Sua trajetória acadêmica inclui pós-graduação em Ciências Sociais e Filosofia Contemporânea, também pela Universidade Estácio de Sá, estudos complementares em Filosofia no Instituto Federal de Educação, Ciência e Tecnologia do Rio Grande do Sul (IFRS), além de formação em Teologia, Prática Pastoral, Aconselhamento Cristão e Capelania no Centro Universitário Internacional (UNINTER).
Contudo, sua mente inquieta não parou nas ciências humanas. Graduou-se em Gestão da Produção Industrial pela Universidade do Norte do Paraná (Unopar) e concluiu pós-graduações em Didática para a Educação Profissional e Técnica e em Engenharia Eletrônica e Automação pela Universidade Anhanguera, onde atualmente conclui o bacharelado em Engenharia Elétrica. Essa diversidade em sua formação revela um homem que vê a criação como a linguagem do Criador, jamais separando a fé da razão, nem a história da ação divina.
É membro da ANPUH – Associação Nacional de História, entidade civil que organiza e representa os historiadores no Brasil, englobando professores do ensino fundamental e médio, docentes universitários, pesquisadores e estudantes.
Nascido na tradição batista, carregava na alma as marcas de uma igreja que cuidava das pessoas, as visitava e as acolhia. Embora enraizado nessa tradição, também viveu entre irmãos pentecostais, o que ampliou sua visão de fé.

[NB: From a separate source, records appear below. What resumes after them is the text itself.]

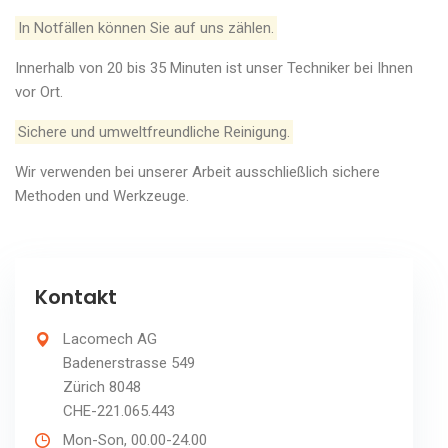
In Notfällen können Sie auf uns zählen.
Innerhalb von 20 bis 35 Minuten ist unser Techniker bei Ihnen
vor Ort.
Sichere und umweltfreundliche Reinigung.
Wir verwenden bei unserer Arbeit ausschließlich sichere
Methoden und Werkzeuge.
Kontakt
Lacomech AG
Badenerstrasse 549
Zürich 8048
CHE-221.065.443
Mon-Son, 00.00-24.00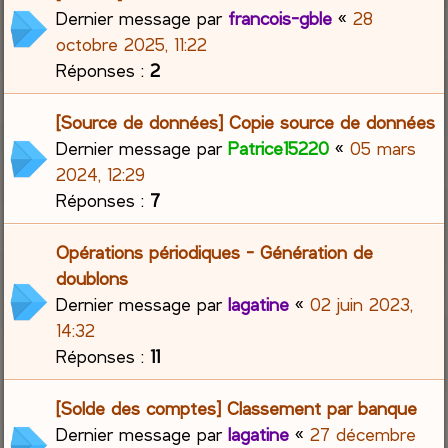
Dernier message par
francois-gble
«
28
octobre 2025, 11:22
Réponses :
2
[Source de données] Copie source de données
Dernier message par
Patrice15220
«
05 mars
2024, 12:29
Réponses :
7
Opérations périodiques - Génération de
doublons
Dernier message par
lagatine
«
02 juin 2023,
14:32
Réponses :
11
[Solde des comptes] Classement par banque
Dernier message par
lagatine
«
27 décembre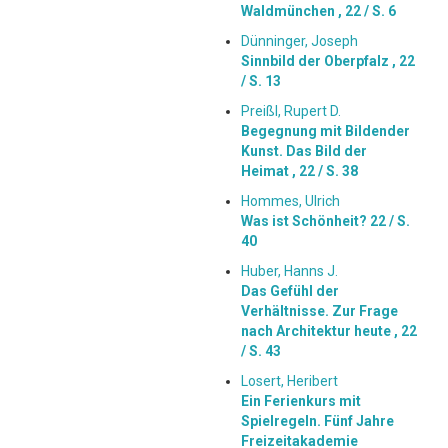
Waldmünchen ,
22 / S. 6
Dünninger, Joseph
Sinnbild der Oberpfalz ,
22
/ S. 13
Preißl, Rupert D.
Begegnung mit Bildender
Kunst. Das Bild der
Heimat ,
22 / S. 38
Hommes, Ulrich
Was ist Schönheit? 22 / S.
40
Huber, Hanns J.
Das Gefühl der
Verhältnisse. Zur Frage
nach Architektur heute ,
22
/ S. 43
Losert, Heribert
Ein Ferienkurs mit
Spielregeln. Fünf Jahre
Freizeitakademie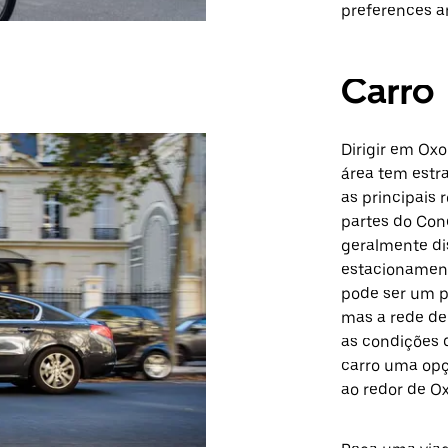
preferences a
Carro
Dirigir em Oxo
área tem estr
as principais 
partes do Con
geralmente di
estacionamento
pode ser um p
mas a rede de
as condições d
carro uma opçã
ao redor de Ox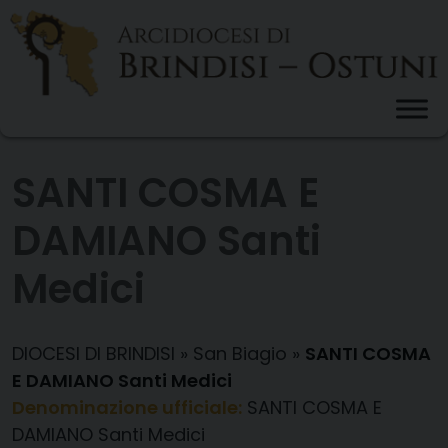
Skip
to
content
SANTI COSMA E
DAMIANO Santi
Medici
DIOCESI DI BRINDISI
»
San Biagio
»
SANTI COSMA
E DAMIANO Santi Medici
Denominazione ufficiale:
SANTI COSMA E
DAMIANO Santi Medici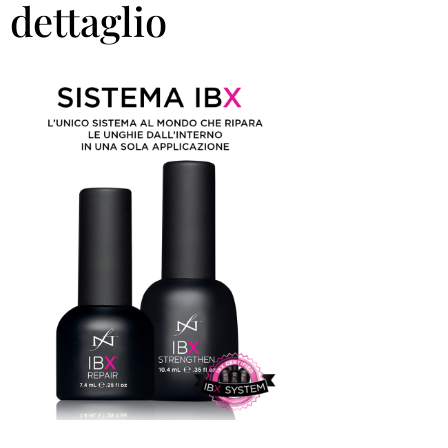
dettaglio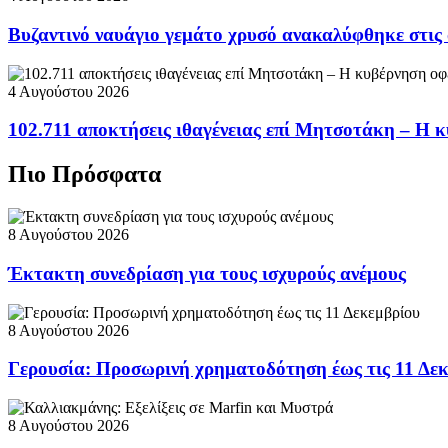
Βυζαντινό ναυάγιο γεμάτο χρυσό ανακαλύφθηκε στις
4 Αυγούστου 2026
102.711 αποκτήσεις ιθαγένειας επί Μητσοτάκη – Η κ
Πιο Πρόσφατα
8 Αυγούστου 2026
Έκτακτη συνεδρίαση για τους ισχυρούς ανέμους
8 Αυγούστου 2026
Γερουσία: Προσωρινή χρηματοδότηση έως τις 11 Δε
8 Αυγούστου 2026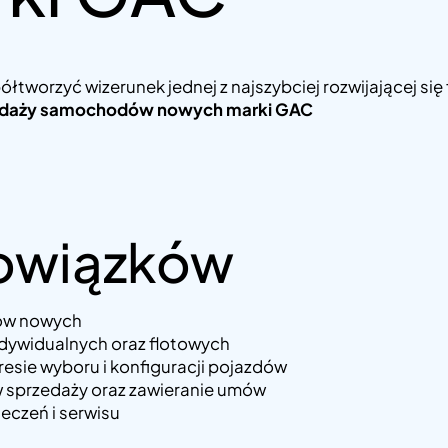
tworzyć wizerunek jednej z najszybciej rozwijającej się
przedaży samochodów nowych marki GAC
bowiązków
ów nowych
ndywidualnych oraz flotowych
esie wyboru i konfiguracji pojazdów
 sprzedaży oraz zawieranie umów
eczeń i serwisu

Mas, como acontece com tantos, houve um momento em que se desviou do caminho, não por rebeldia, mas por temporadas de sequidão, dúvida, silêncio e pela sensação de que Deus estava distante. Nesse período, aprendeu que a graça não depende da nossa firmeza, mas da fidelidade de Deus. Foi essa mesma graça que o trouxe de volta.
Como historiador, ele conhece o valor das fontes primárias. Sua fonte mais importante, no entanto, é inegociável e insubstituível: a Palavra de Deus. A Bíblia Sagrada é o fundamento sobre o qual constrói sua fé, suas pesquisas e sua vida.
Hoje, ele escreve com o rigor de um historiador e a sensibilidade de um homem que ama a Igreja, a fim de balançar estruturas estagnadas e chamar de volta o que se perdeu.
Sua jornada pessoal, sua experiência cristã e suas pesquisas como historiador lhe dão autoridade para abordar o tema com profundidade e sinceridade. O que ele escreve resulta não apenas do estudo, mas também da vivência de um homem que conhece as dores e contradições do Corpo de Cristo.
No silêncio da oração e no estudo da Palavra, ele encontrou a coragem para não se calar. Na certeza de que Cristo jamais o abandonou, mesmo quando ele se afastou, descobriu que o amor que persevera é o único capaz de reconstruir o que está em ruínas.
Apesar da firmeza e da contundência de seus conceitos e de sua personalidade forte, o autor possui um coração generoso, sempre aberto ao diálogo e à proclamação do amor de Cristo. Sua mensagem não é de condenação, mas de alerta. Não é de destruição, mas de restauração. Ele escreve como quem chora por aqueles que se desviaram e como quem estende a mão para aqueles que ainda buscam a verdade.